Who Are You Writing Your Words For?

I have been asking myself this question over and over again in the past few months. It isn’t because I have changed in any manner, which I have. Or that I have been writing so many more words than I ever did before, which is also true.

It is because I have to constantly remind myself of the fact that I am writing for myself, and myself alone. I am not writing for anyone else. No one else.

In a society and a culture and a life filled with approval-addiction, this constant reminder is absolutely necessary. It is so necessary, because I keep on slipping back into the need for approval over and over again, so much so that I want to get a tattoo on my knuckles saying, ‘Stop it, you approval-addict!’

Why does it matter, you ask?

As soon as I slip into needing approval for my writing, I stop writing from the heart.

If I am only writing for myself, an audience of one, I write purely and authentically. I don’t care if anyone on this planet will like what I write or not. I write because I have this incessant desire to share my words. It’s like this hurricane that is raging inside of me, and if I don’t give it the space and the words on paper, then it will eat me from the inside out, killing me in the process, leaving me a shell of a human being.

But the minute I create an audience of two or more, I am constantly thinking about what they are thinking about my writing. Do they like it? Why don’t they like it? What do they like about it? Why do they hate it so? What did I ever do to deserve this?

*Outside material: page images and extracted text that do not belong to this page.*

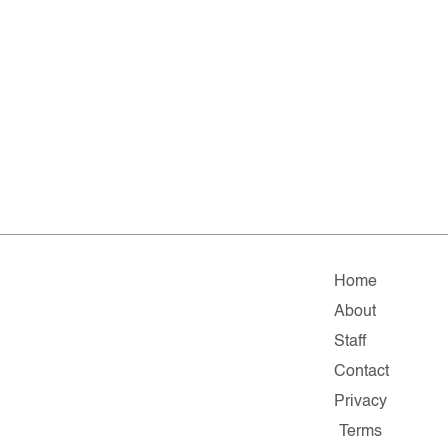
Home
About
Staff
Contact
Privacy
Terms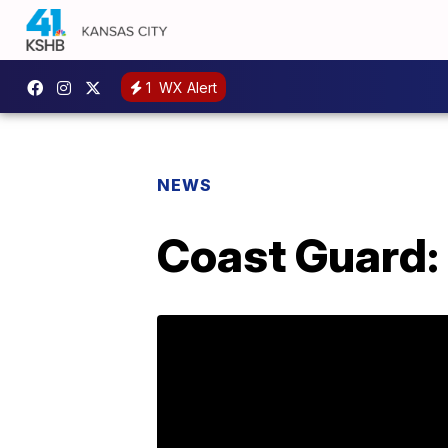
1
WX Alert
NEWS
Coast Guard: 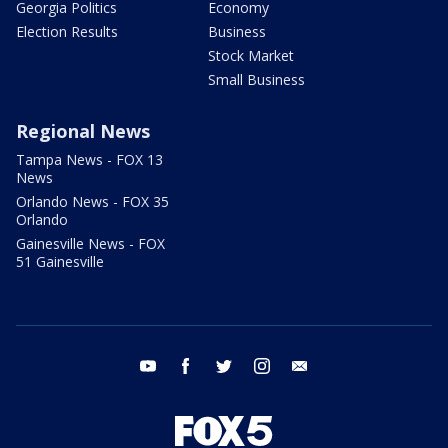
Georgia Politics
Economy
Election Results
Business
Stock Market
Small Business
Regional News
Tampa News - FOX 13
News
Orlando News - FOX 35
Orlando
Gainesville News - FOX
51 Gainesville
youtube
facebook
twitter
instagram
email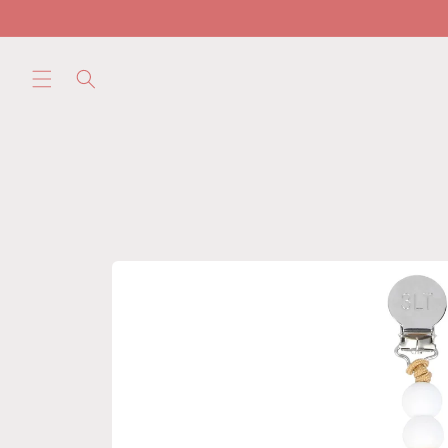
Skip to
content
Skip to
product
information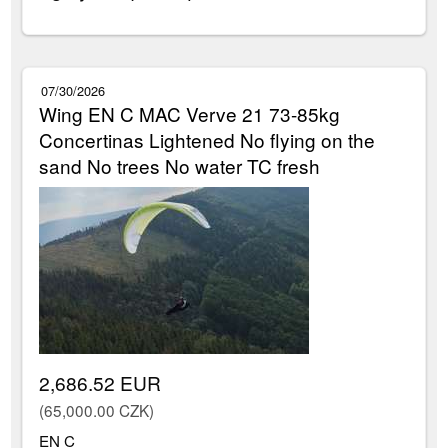
07/30/2026
Wing EN C MAC Verve 21 73-85kg
Concertinas Lightened No flying on the
sand No trees No water TC fresh
2,686.52 EUR
(65,000.00 CZK)
EN C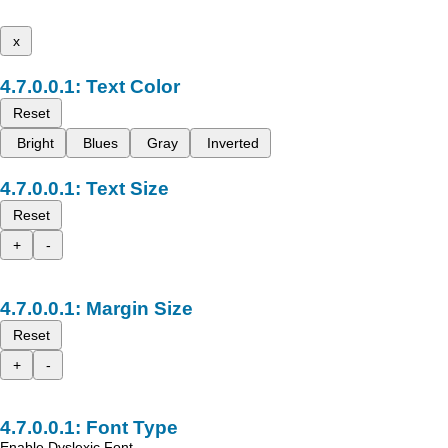
x
Text Color
Reset
Bright
Blues
Gray
Inverted
Text Size
Reset
+
-
Margin Size
Reset
+
-
Font Type
Enable Dyslexic Font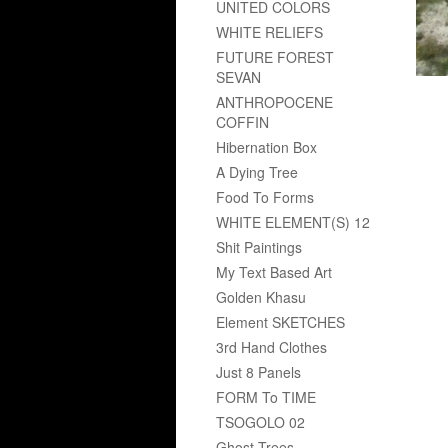
UNITED COLORS
WHITE RELIEFS
FUTURE FOREST
SEVAN
ANTHROPOCENE
COFFIN
Hibernation Box
A Dying Tree
Food To Forms
WHITE ELEMENT(S) 12
Shit Paintings
My Text Based Art
Golden Khasu
Element SKETCHES
3rd Hand Clothes
Just 8 Panels
FORM To TIME
TSOGOLO 02
Ghost Trees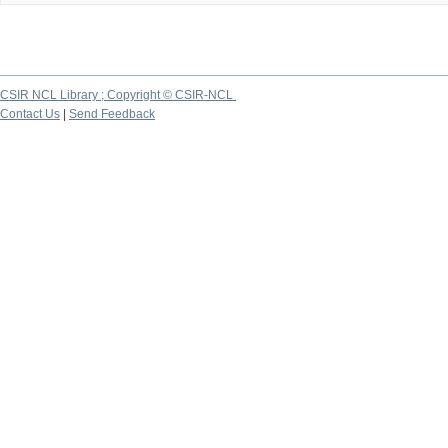
CSIR NCL Library ; Copyright © CSIR-NCL
Contact Us
|
Send Feedback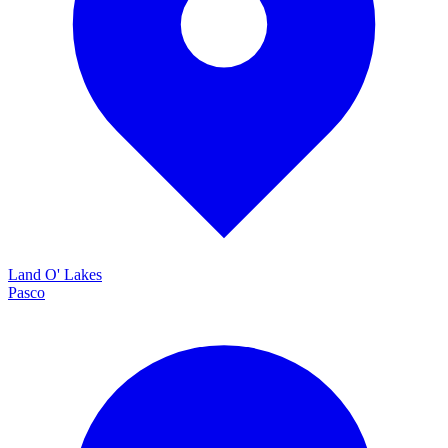
Land O' Lakes
Pasco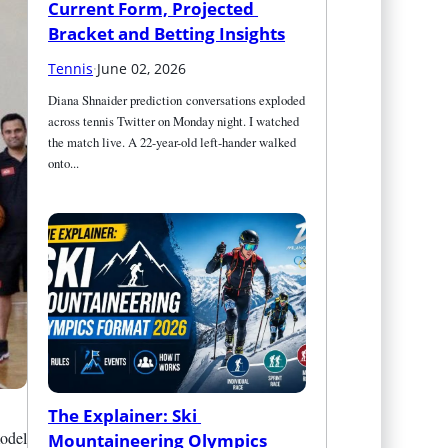
Current Form, Projected 
Bracket and Betting Insights
Tennis
·
June 02, 2026
Diana Shnaider prediction conversations exploded 
across tennis Twitter on Monday night. I watched 
the match live. A 22-year-old left-hander walked 
onto...
The Explainer: Ski 
model
Mountaineering Olympics 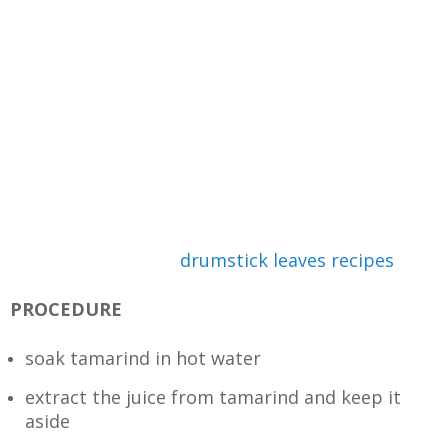
drumstick leaves recipes
PROCEDURE
soak tamarind in hot water
extract the juice from tamarind and keep it
aside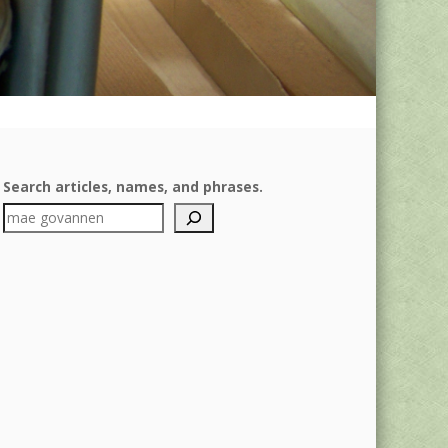
Search articles, names, and phrases.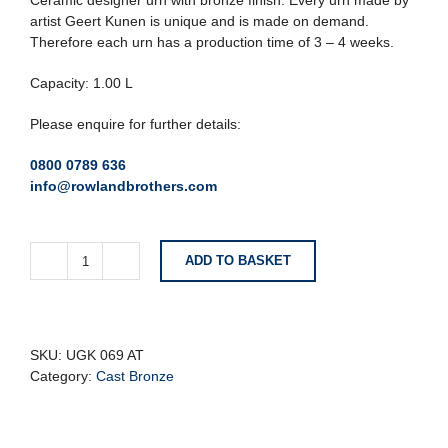
Ceramic designer urn with bronze finish. Every urn made by
artist Geert Kunen is unique and is made on demand.
Therefore each urn has a production time of 3 – 4 weeks.
Capacity: 1.00 L
Please enquire for further details:
0800 0789 636
info@rowlandbrothers.com
ADD TO BASKET
Dove
Bird
With
Candle
Holder
SKU:
UGK 069 AT
Ceramic
Category:
Cast Bronze
Designer
Urn
quantity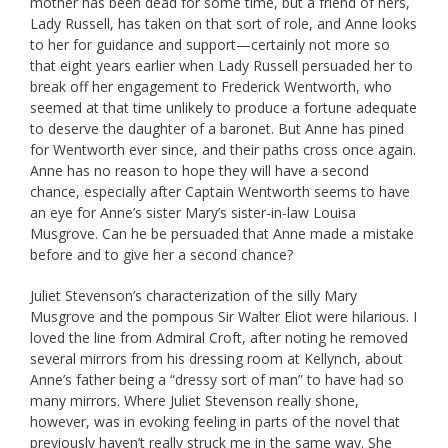
mother has been dead for some time, but a friend of hers,
Lady Russell, has taken on that sort of role, and Anne looks
to her for guidance and support—certainly not more so
that eight years earlier when Lady Russell persuaded her to
break off her engagement to Frederick Wentworth, who
seemed at that time unlikely to produce a fortune adequate
to deserve the daughter of a baronet. But Anne has pined
for Wentworth ever since, and their paths cross once again.
Anne has no reason to hope they will have a second
chance, especially after Captain Wentworth seems to have
an eye for Anne’s sister Mary’s sister-in-law Louisa
Musgrove. Can he be persuaded that Anne made a mistake
before and to give her a second chance?
Juliet Stevenson’s characterization of the silly Mary
Musgrove and the pompous Sir Walter Eliot were hilarious. I
loved the line from Admiral Croft, after noting he removed
several mirrors from his dressing room at Kellynch, about
Anne’s father being a “dressy sort of man” to have had so
many mirrors. Where Juliet Stevenson really shone,
however, was in evoking feeling in parts of the novel that
previously haven’t really struck me in the same way. She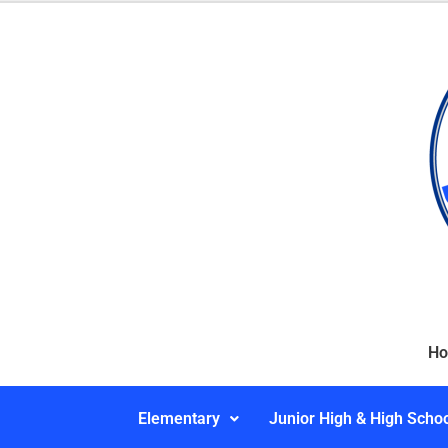
H
Elementary
Junior High & High Scho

The turmoil created in my mind is filled with drama and intrigue.

Drama and intrigue has no place in a writer’s mind. Only on the page.

So I waste precious brain cells worrying about others, and if they would only click like on my page. Instead, I should be focusing my entire effort on writing, and writing some more, and writing so much more.

And in the process, becoming so good that they can’t ignore me, as Steve Martin says in the book of the same name.

So ask yourself the same question. If you are a writer, or if you are just writing, who are you writing for?

Who is the audience? Is it an audience of one or many?